- What you should do:
Copy each line of the entries that contains the word "televidentes".

- Available data:
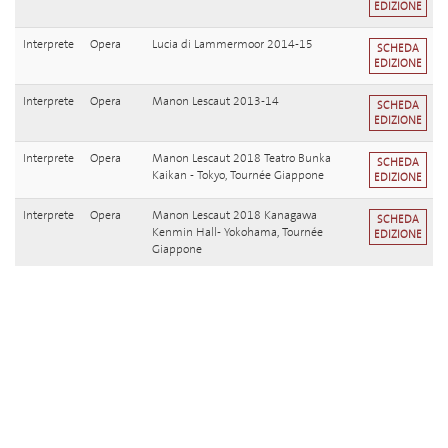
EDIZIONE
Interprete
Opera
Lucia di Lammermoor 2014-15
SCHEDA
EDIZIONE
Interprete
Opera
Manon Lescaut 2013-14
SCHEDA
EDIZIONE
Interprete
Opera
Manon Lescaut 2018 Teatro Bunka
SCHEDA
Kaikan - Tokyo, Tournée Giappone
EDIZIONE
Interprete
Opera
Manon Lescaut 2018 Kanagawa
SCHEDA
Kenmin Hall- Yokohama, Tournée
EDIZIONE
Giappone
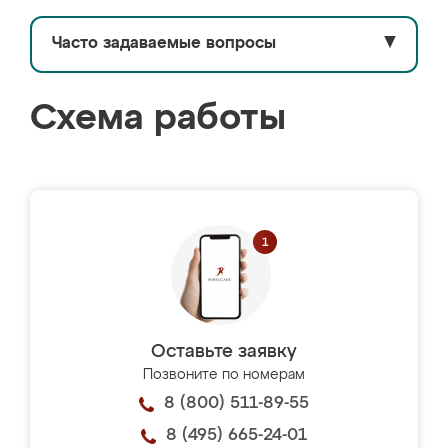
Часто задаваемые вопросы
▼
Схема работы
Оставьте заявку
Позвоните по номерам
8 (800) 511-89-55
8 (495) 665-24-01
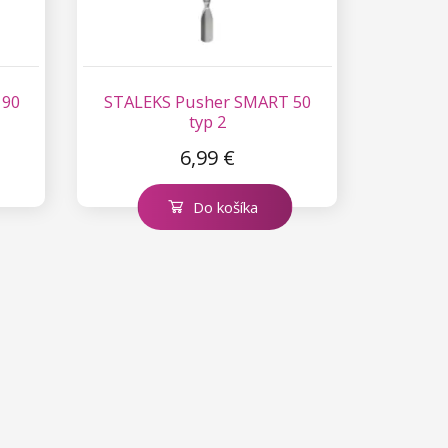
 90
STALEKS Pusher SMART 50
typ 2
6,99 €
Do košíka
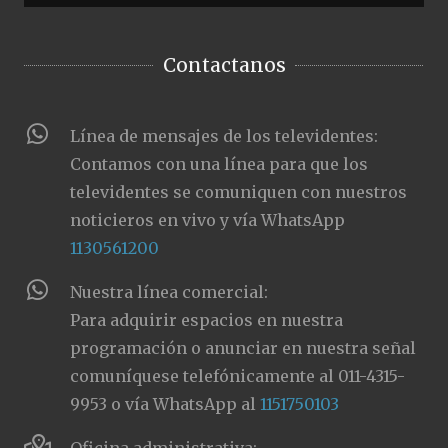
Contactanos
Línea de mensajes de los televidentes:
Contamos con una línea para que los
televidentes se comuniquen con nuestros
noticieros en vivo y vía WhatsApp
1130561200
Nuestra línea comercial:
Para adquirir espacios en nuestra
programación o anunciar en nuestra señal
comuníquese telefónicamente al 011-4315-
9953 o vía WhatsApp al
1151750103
...
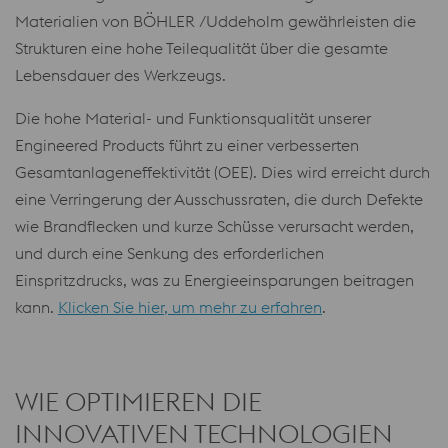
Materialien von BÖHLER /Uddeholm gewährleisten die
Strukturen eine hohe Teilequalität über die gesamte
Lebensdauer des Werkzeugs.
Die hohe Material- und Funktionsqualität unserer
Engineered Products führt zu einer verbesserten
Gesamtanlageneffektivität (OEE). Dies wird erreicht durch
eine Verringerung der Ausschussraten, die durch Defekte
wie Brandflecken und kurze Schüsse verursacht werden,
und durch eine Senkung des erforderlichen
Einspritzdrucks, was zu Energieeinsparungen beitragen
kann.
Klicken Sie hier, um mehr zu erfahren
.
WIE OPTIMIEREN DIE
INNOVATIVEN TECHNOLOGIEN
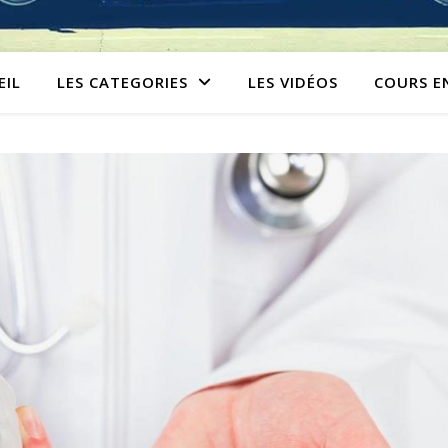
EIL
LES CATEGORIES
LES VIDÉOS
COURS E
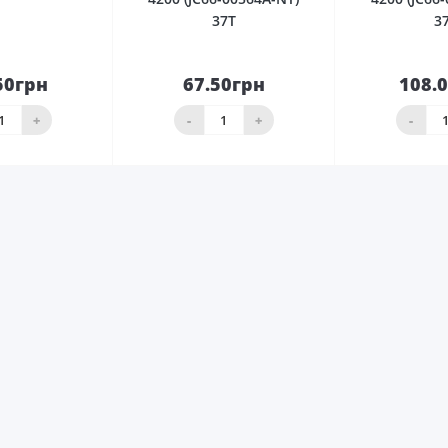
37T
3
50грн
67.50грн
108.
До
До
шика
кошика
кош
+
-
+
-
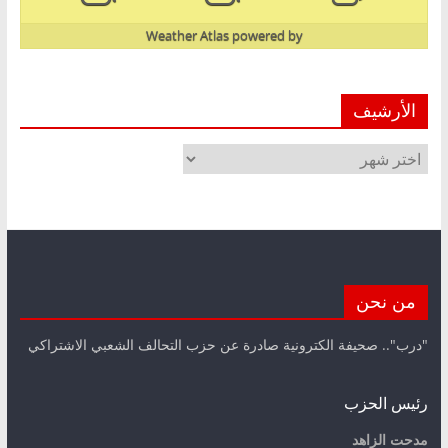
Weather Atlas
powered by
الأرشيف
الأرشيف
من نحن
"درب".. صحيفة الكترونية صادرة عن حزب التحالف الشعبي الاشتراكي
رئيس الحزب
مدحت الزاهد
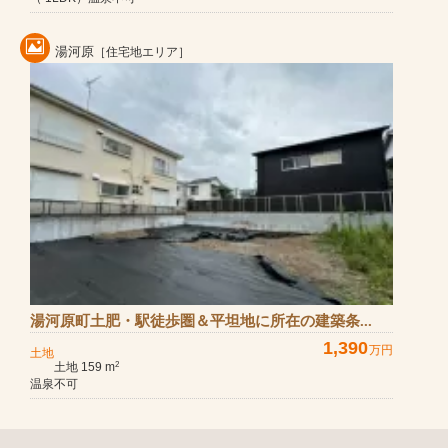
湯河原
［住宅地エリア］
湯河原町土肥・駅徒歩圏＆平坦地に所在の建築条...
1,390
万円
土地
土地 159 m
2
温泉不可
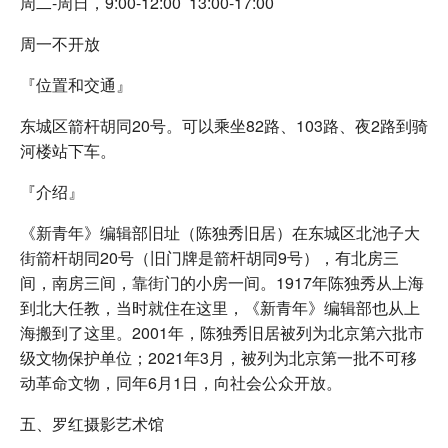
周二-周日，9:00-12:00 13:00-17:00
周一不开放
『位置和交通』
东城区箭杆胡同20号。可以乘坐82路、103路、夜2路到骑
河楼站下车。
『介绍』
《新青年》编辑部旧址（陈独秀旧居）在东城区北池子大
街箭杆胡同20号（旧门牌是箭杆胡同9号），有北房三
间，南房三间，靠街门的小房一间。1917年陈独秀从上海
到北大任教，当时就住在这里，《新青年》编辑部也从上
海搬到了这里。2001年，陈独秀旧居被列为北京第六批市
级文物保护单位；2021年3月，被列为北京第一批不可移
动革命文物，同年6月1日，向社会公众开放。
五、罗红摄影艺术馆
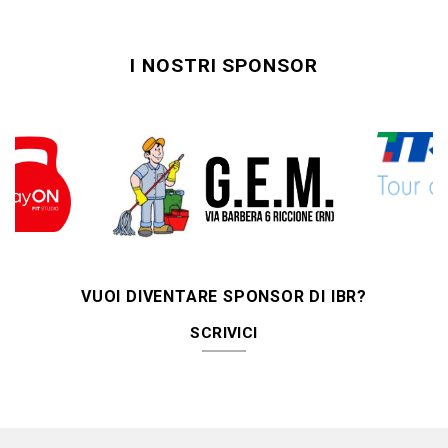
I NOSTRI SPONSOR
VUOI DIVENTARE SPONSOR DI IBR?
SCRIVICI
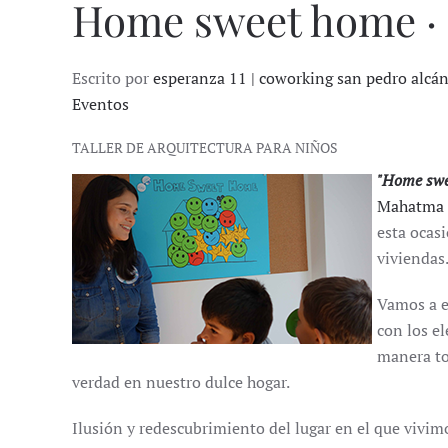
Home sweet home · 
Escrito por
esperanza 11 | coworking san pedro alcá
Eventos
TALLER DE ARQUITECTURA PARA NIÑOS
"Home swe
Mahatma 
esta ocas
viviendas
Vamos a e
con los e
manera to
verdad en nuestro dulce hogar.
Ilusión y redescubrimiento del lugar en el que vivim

- Solution:
Línea de mensajes de los televidentes:
televidentes se comuniquen con nuestros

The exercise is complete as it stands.